#### Exercise materials ####

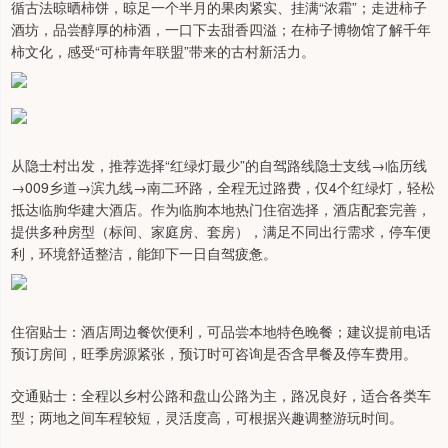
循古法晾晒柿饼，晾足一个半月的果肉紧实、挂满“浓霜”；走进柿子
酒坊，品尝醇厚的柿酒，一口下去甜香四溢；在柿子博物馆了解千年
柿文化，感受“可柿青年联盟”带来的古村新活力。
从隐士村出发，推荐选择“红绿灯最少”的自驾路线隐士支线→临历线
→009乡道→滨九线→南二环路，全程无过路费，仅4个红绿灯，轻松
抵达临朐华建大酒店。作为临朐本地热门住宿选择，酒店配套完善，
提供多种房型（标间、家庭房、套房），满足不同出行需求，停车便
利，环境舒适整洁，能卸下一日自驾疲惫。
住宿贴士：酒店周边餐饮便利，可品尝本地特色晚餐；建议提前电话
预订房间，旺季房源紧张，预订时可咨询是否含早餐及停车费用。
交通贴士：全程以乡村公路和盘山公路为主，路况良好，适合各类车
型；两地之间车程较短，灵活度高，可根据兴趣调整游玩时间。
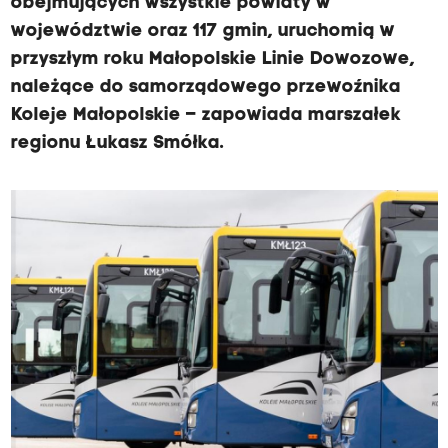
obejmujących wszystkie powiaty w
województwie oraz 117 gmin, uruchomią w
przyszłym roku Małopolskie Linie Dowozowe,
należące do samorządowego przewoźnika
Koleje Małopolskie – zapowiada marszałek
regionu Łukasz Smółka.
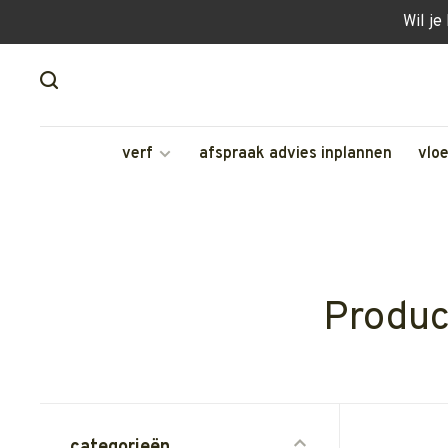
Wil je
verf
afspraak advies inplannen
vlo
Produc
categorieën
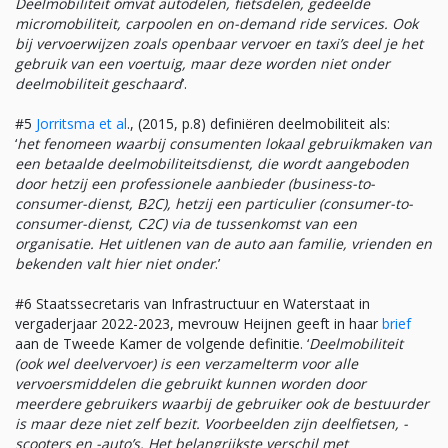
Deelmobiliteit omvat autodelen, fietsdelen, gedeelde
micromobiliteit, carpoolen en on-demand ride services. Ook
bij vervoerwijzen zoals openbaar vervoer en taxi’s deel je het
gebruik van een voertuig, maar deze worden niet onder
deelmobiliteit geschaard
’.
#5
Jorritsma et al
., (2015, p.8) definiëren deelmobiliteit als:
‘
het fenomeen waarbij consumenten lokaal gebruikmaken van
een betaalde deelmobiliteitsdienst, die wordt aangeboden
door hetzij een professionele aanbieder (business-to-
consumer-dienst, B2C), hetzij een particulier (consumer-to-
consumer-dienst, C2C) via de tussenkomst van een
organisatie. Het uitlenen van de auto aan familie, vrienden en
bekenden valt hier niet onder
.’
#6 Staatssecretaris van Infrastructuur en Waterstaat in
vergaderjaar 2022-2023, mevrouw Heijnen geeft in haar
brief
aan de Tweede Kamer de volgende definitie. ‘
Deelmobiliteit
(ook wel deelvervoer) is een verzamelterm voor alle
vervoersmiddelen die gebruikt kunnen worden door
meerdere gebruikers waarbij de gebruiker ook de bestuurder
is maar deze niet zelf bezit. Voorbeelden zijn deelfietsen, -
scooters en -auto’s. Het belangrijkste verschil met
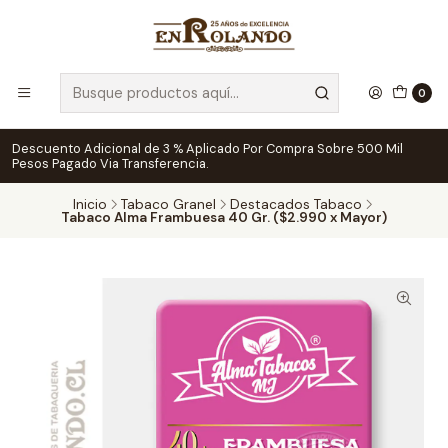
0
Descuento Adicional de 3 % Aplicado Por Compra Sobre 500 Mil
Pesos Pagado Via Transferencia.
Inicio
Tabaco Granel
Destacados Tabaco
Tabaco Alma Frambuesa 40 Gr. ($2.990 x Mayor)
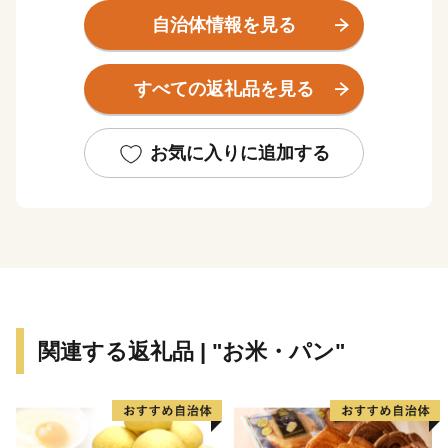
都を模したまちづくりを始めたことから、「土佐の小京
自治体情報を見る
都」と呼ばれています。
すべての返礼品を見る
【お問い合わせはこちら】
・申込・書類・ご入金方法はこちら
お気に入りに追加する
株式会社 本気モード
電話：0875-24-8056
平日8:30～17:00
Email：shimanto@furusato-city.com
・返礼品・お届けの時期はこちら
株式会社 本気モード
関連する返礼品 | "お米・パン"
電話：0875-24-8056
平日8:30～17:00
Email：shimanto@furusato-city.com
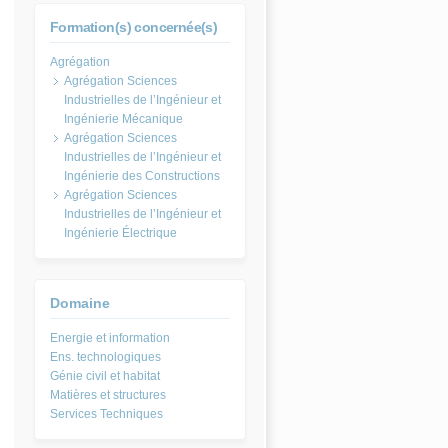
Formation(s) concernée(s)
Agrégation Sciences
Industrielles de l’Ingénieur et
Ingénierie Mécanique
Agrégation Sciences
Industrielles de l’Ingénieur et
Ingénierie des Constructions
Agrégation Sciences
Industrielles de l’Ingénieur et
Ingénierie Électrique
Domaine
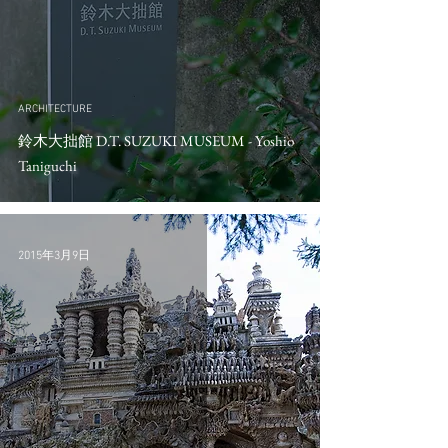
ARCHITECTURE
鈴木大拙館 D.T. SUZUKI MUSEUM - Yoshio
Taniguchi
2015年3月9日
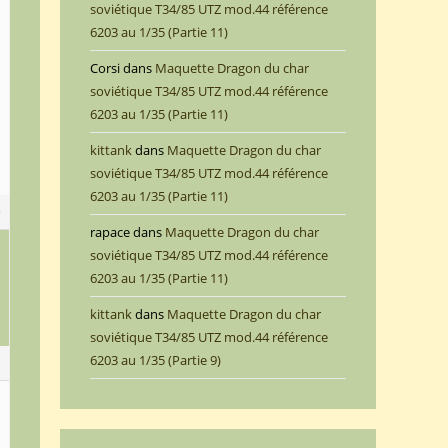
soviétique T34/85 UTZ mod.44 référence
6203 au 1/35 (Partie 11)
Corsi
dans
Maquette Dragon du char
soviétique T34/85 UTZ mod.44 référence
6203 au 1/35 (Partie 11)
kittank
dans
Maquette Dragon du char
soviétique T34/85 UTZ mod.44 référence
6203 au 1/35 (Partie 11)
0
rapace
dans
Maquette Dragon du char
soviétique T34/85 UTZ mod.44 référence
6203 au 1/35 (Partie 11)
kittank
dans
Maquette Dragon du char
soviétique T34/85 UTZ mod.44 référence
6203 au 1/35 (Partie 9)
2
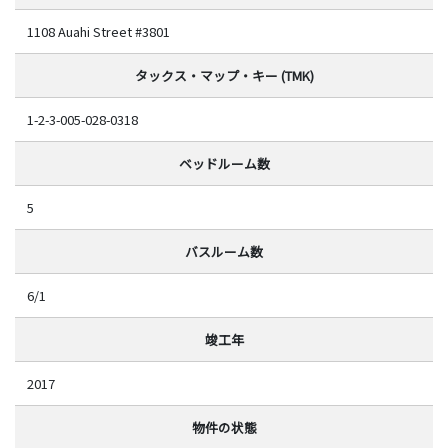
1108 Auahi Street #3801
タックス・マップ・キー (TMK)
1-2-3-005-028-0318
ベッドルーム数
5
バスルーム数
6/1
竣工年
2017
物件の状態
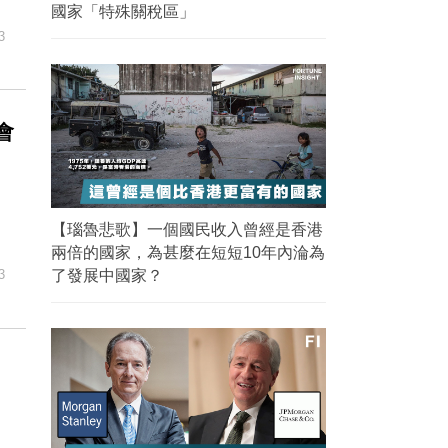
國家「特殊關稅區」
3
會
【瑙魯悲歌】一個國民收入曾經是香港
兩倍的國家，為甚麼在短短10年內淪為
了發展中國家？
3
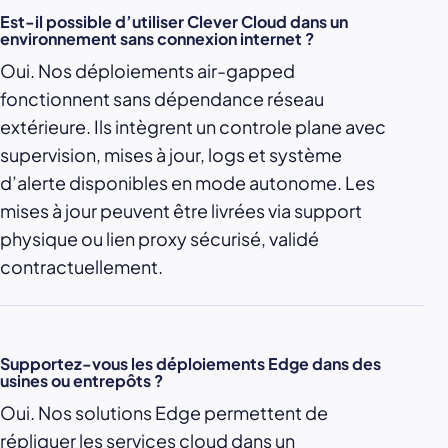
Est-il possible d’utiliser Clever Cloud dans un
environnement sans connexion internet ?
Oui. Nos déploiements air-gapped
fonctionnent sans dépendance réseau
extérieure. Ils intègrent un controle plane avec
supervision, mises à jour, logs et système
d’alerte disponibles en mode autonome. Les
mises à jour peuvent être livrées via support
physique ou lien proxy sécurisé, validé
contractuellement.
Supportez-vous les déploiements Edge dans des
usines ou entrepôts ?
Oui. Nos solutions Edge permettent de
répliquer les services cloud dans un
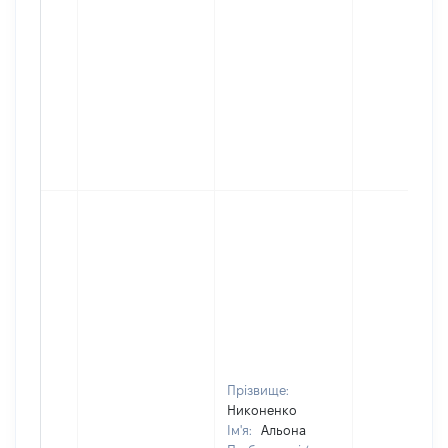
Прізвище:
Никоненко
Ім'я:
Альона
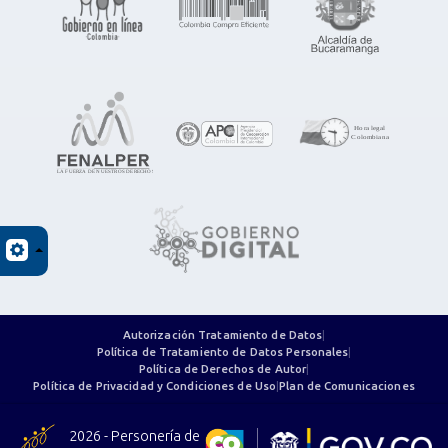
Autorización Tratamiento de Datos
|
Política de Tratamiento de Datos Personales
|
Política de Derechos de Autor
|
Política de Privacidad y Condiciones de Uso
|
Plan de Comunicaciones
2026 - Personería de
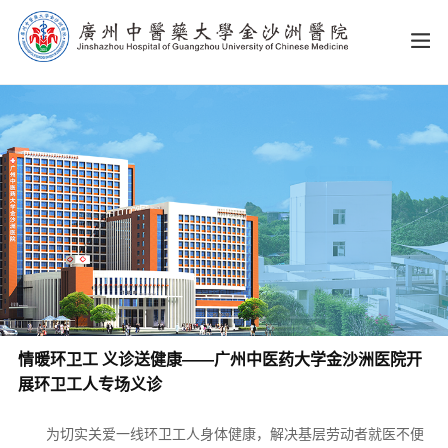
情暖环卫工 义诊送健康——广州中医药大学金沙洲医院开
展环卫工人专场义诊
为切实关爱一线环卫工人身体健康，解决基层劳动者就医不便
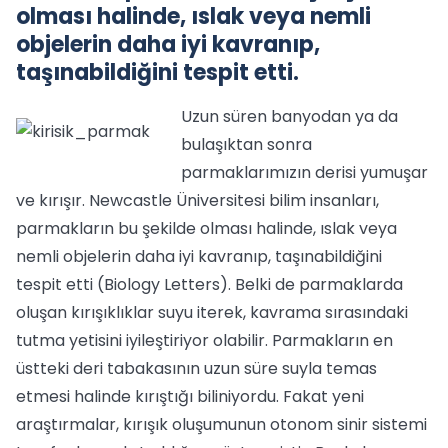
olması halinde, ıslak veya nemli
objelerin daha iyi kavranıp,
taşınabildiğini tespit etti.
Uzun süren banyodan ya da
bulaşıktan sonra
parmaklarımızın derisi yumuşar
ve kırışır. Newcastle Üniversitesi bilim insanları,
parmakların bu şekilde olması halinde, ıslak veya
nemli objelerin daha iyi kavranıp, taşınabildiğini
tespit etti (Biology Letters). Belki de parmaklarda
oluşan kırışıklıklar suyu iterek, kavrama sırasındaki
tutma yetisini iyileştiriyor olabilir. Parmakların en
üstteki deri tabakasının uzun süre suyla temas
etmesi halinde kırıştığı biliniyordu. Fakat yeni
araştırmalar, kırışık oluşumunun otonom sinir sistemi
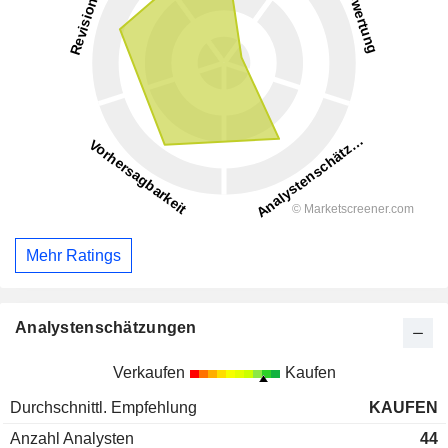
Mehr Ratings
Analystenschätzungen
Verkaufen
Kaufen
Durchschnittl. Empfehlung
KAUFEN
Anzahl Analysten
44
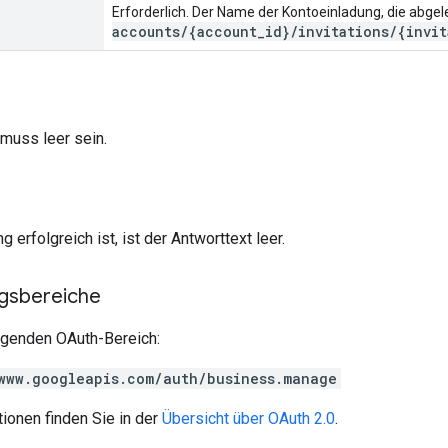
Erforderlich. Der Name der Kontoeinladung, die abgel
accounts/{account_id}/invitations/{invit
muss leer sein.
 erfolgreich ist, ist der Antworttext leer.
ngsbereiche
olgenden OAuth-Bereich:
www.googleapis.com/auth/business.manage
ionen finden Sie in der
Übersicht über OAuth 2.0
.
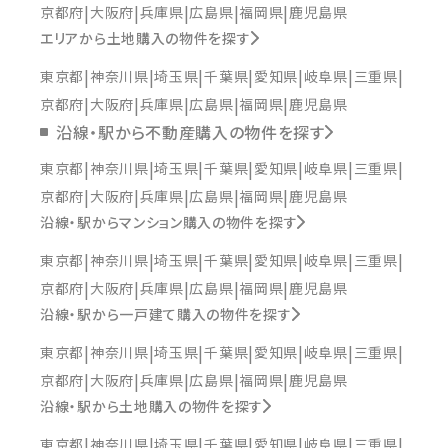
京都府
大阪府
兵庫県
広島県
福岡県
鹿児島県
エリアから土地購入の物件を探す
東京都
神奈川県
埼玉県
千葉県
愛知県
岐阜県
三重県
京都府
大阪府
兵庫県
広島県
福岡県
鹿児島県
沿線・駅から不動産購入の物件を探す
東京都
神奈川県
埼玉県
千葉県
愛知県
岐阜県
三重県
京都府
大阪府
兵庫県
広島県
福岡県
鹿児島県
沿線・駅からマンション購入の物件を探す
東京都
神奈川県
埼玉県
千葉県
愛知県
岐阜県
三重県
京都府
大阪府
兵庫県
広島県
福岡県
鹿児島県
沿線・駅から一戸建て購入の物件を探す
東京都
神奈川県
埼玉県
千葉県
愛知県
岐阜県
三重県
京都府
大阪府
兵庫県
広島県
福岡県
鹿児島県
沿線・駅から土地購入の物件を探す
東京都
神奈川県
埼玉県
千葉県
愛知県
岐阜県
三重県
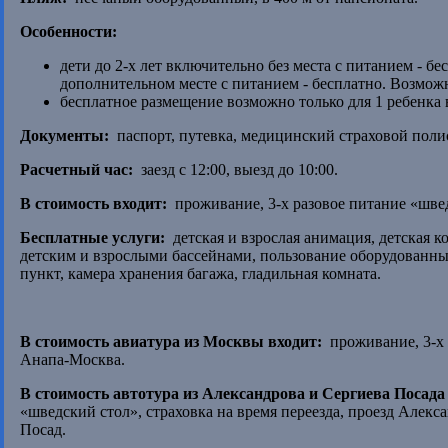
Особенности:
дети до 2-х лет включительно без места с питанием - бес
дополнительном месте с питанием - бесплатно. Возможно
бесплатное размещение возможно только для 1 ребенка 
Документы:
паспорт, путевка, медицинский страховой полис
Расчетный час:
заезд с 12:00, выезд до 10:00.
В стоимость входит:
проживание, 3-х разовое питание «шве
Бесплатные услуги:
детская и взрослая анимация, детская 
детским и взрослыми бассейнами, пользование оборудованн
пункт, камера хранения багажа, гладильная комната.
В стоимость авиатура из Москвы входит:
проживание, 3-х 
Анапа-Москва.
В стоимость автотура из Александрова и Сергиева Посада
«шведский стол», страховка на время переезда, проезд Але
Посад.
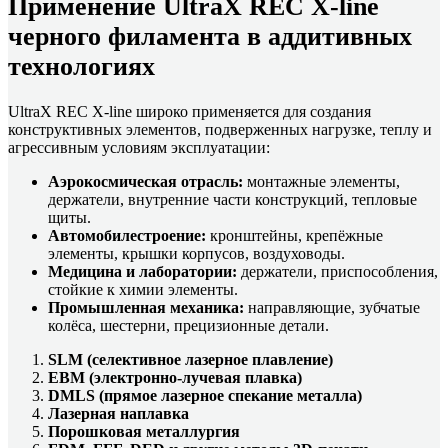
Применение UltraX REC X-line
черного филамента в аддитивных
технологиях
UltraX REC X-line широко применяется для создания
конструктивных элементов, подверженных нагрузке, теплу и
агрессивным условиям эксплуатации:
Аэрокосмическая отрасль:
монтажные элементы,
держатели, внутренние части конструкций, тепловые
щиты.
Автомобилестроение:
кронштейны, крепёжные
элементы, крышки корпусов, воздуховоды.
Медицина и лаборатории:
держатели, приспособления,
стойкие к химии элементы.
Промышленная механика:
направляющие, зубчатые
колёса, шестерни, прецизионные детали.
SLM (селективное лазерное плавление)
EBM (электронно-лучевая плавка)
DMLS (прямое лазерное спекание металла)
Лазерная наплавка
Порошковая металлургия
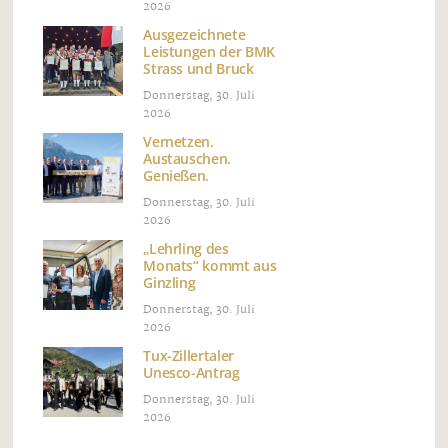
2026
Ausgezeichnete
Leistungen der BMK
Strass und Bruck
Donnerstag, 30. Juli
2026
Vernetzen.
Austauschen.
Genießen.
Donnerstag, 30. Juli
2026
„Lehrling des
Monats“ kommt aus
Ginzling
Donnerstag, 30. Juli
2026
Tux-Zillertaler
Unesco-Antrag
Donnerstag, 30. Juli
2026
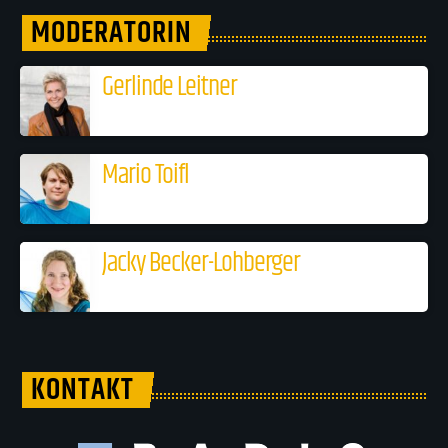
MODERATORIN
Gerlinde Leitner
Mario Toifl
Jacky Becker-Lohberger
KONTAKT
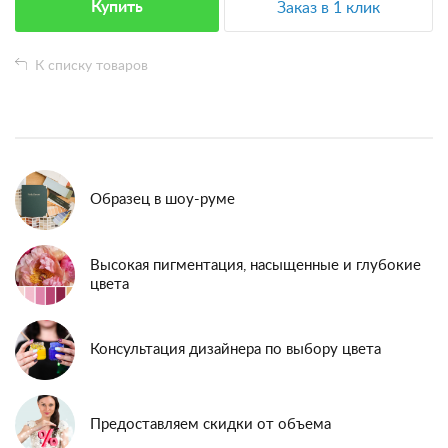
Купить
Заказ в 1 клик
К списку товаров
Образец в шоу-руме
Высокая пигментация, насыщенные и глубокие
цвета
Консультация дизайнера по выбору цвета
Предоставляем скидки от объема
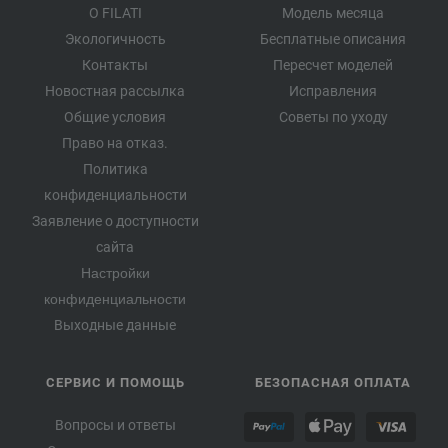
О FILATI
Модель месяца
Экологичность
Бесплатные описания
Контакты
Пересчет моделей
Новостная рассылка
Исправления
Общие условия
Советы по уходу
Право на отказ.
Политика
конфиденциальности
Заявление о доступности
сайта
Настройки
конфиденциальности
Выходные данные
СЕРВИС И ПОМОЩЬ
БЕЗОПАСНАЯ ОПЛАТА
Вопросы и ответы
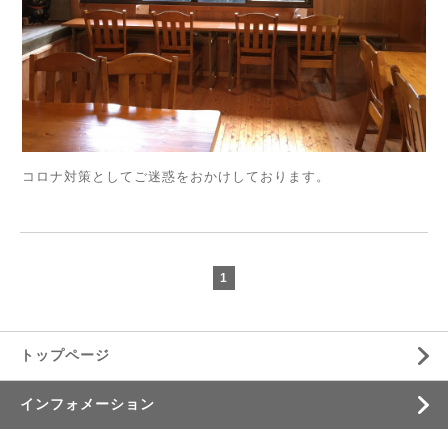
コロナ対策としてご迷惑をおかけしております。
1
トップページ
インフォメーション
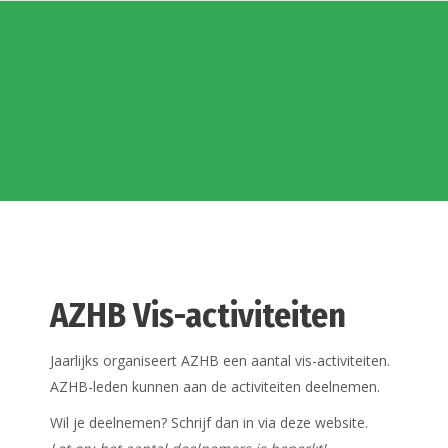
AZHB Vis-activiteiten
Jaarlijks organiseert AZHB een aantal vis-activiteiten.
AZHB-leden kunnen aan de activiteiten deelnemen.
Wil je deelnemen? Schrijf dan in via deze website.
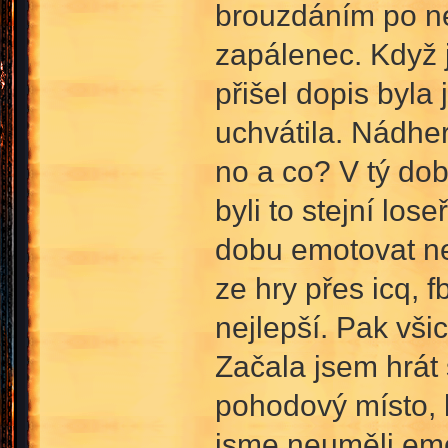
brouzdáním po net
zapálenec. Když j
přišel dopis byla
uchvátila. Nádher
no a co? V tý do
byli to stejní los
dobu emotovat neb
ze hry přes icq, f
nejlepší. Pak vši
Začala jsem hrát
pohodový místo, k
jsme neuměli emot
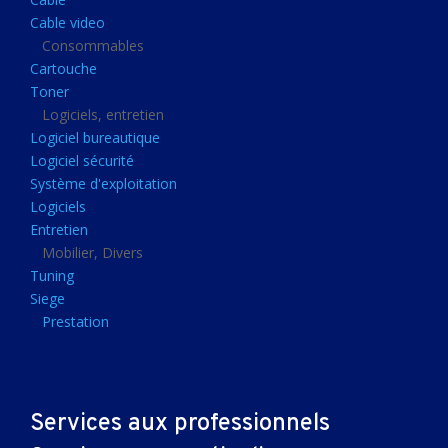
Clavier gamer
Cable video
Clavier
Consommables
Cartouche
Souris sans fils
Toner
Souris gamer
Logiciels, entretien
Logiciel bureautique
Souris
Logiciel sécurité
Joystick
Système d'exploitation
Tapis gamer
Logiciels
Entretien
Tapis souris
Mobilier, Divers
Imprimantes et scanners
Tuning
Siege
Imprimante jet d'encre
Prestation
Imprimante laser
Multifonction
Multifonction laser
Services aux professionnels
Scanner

####

Task instructions: Scan the preceding records for lines with the word "Edge". Say how many there are and nothing else.

Result for this exercise: 2